What you will do: Wherever the string "Memahami" appears in the records, return the line that holds it.

Provided material:
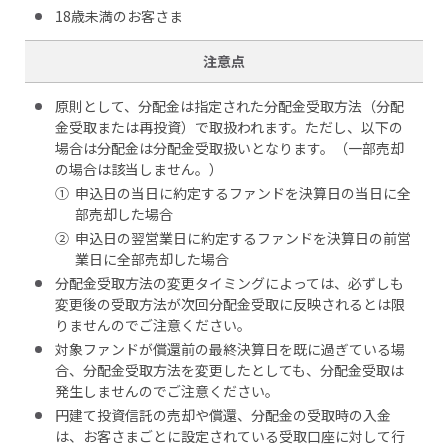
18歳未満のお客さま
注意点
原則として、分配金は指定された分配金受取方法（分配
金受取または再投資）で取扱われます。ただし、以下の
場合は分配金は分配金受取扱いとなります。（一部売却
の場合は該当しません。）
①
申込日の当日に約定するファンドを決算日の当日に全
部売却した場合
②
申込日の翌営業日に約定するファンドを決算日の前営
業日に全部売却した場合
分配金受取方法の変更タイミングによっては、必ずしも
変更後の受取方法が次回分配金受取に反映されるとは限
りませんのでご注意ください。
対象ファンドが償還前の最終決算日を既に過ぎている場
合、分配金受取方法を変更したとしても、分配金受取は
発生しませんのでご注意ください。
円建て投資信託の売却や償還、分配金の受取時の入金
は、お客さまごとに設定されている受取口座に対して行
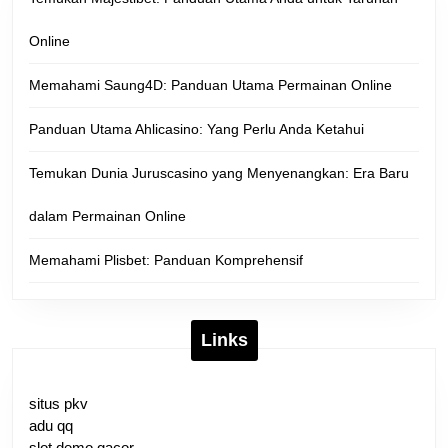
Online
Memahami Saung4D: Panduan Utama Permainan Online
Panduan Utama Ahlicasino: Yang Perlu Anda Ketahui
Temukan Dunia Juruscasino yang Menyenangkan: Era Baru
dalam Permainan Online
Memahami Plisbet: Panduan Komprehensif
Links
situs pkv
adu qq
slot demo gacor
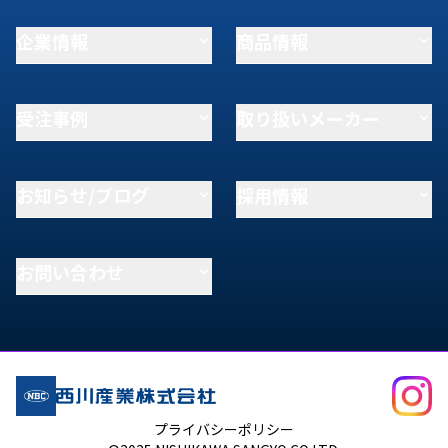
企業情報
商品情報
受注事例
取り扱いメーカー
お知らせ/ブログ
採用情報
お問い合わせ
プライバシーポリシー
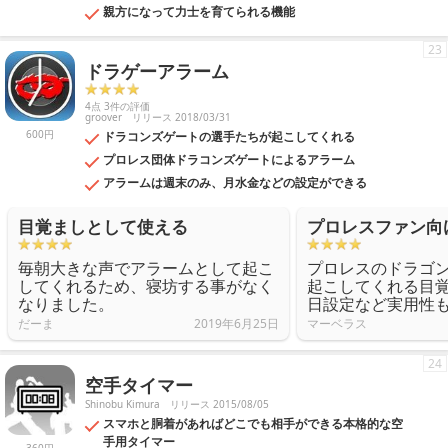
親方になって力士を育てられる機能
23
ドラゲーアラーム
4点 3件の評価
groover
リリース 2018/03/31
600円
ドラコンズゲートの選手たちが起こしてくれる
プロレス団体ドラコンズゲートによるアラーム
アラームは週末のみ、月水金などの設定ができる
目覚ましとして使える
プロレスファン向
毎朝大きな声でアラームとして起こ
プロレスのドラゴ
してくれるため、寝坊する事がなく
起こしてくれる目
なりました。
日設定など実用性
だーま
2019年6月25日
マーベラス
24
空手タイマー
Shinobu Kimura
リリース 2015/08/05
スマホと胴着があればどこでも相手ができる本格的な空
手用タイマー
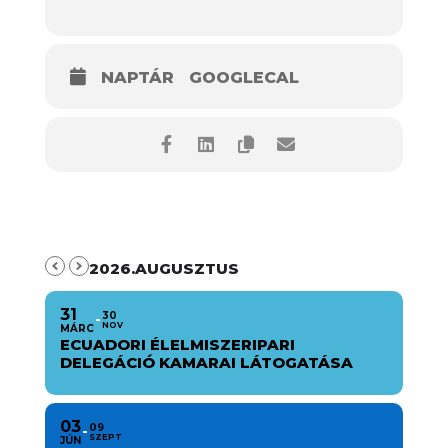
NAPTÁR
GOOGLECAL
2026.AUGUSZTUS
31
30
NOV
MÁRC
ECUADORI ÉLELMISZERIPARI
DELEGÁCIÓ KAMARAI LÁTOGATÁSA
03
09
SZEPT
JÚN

Expected output:
Memahami Saung4D: Panduan Utama Permainan Online
Memahami Plisbet: Panduan Komprehensif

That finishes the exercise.